Henry Pelham  (25 September 1694 – 6 March 1754) was a British Whig statesman who served as 3rd Prime Minister of Great Britain from 1743 until his death in 1754. He was the younger brother of Thomas Pelham-Holles, 1st Duke of Newcastle, who served in Pelham's government and succeeded him as prime minister. Pelham is generally considered to have been Britain's third prime minister, after Robert Walpole and the Earl of Wilmington.

Pelham's premiership was relatively uneventful in terms of domestic affairs, although it was during his premiership that Great Britain experienced the tumult of the 1745 Jacobite uprising. In foreign affairs, Britain fought in several wars. On Pelham's death, his brother Newcastle took full control of the British government.

Early life
Pelham, Newcastle's younger brother, was a younger son of Thomas Pelham, 1st Baron Pelham, and his wife, the former Grace Pelham, Baroness Pelham of Laughton, the daughter of Gilbert Holles, 3rd Earl of Clare, and Grace Pierrepont. He was educated at Westminster School, and matriculated at King's College, Cambridge at Easter 1709, then migrated to Hart Hall, Oxford (the present-day Hertford College), matriculating on 6 September 1710, upon the appointment of his tutor Richard Newton as Principal of Hart Hall.

As a volunteer he served in Dormer's regiment at the Battle of Preston in 1715 and spent some time on the Continent. He was returned as Member of Parliament for Seaford in Sussex by his brother, the Duke of Newcastle, at a by-election on 28 February 1717 and represented it until 1722.

Career

Government
Through strong family influence, and the recommendation of Robert Walpole, he was chosen in 1721 as Lord of the Treasury. At the 1722 general election he was returned as MP for Sussex county. In 1724 he entered the ministry as Secretary at War, but this office he exchanged in 1730 for the more lucrative one of Paymaster of the Forces. He made himself conspicuous by his support of Walpole on the question of the excise. He, Newcastle, and the Prime Minister would often meet at Houghton Hall in Norfolk, where they would draw up much of the country's policy. These meetings became known as the Norfolk Congress. With Walpole, he served as a founding governor of the popular charity the Foundling Hospital when it opened its doors in 1739. Like his brother, the Duke of Newcastle, Pelham was an active freemason of the Premier Grand Lodge of England, active alongside John Theophilus Desaguliers.

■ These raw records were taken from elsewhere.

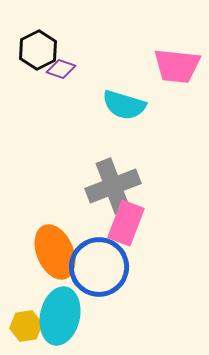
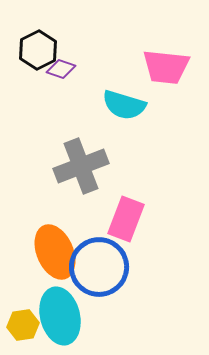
pink trapezoid: moved 11 px left, 1 px down
gray cross: moved 32 px left, 20 px up
pink rectangle: moved 4 px up
cyan ellipse: rotated 26 degrees counterclockwise
yellow hexagon: moved 3 px left, 1 px up
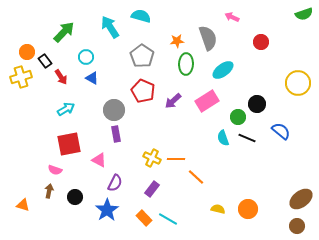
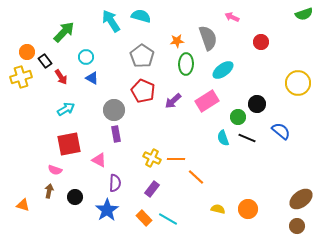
cyan arrow at (110, 27): moved 1 px right, 6 px up
purple semicircle at (115, 183): rotated 24 degrees counterclockwise
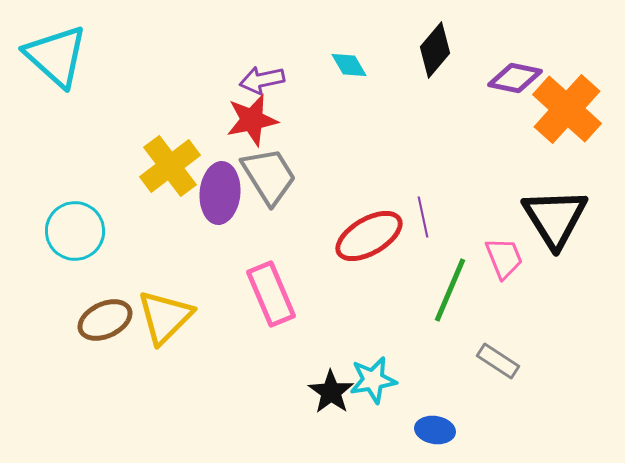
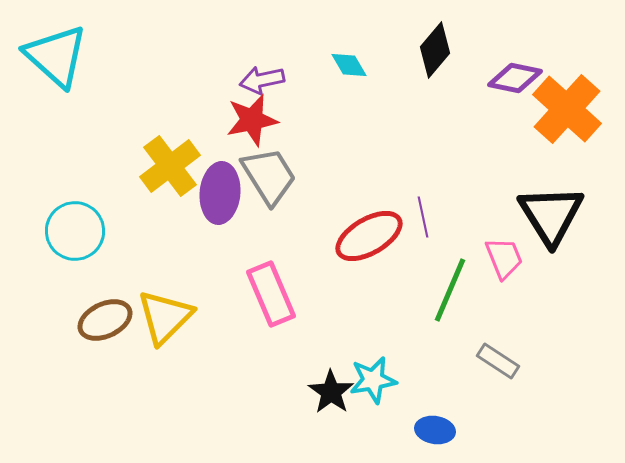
black triangle: moved 4 px left, 3 px up
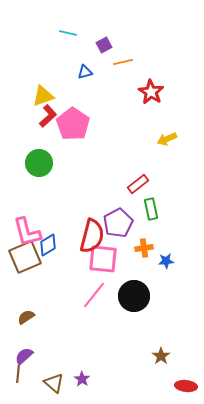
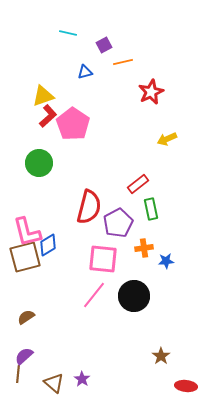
red star: rotated 15 degrees clockwise
red semicircle: moved 3 px left, 29 px up
brown square: rotated 8 degrees clockwise
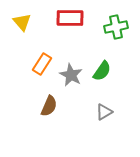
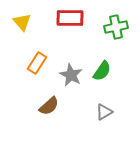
orange rectangle: moved 5 px left, 1 px up
brown semicircle: rotated 25 degrees clockwise
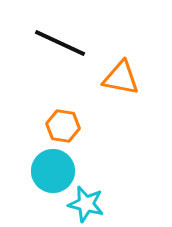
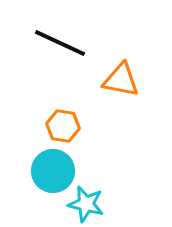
orange triangle: moved 2 px down
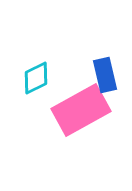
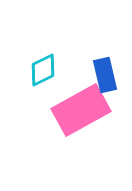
cyan diamond: moved 7 px right, 8 px up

In 1742 a union of parties resulted in the formation of an administration in which Pelham became Prime Minister the following year, succeeding the Earl of Wilmington after his death.

Prime Minister

The first year of Pelham's premiership is regarded as a continuation of the Carteret ministry, with Lord Carteret continuing as Secretary of State for the Northern Department with responsibility for foreign affairs; Carteret was close to King George II. Pelham served as First Lord of the Treasury, Chancellor of the Exchequer and Leader of the House of Commons.

In November 1744, the Pelhams forced Lord Carteret out of the ministry: Pelham bluntly told the king that either Carteret step down, or the Pelhamites would, leaving His Majesty without a government. Thereafter Pelham shared power with his brother, the Duke of Newcastle upon Tyne. Pelham was regarded as the leading figure, but rank and influence made his brother very powerful in the Cabinet.  In spite of a genuine attachment, there were occasional disputes between them, which sometimes led to further difficulties.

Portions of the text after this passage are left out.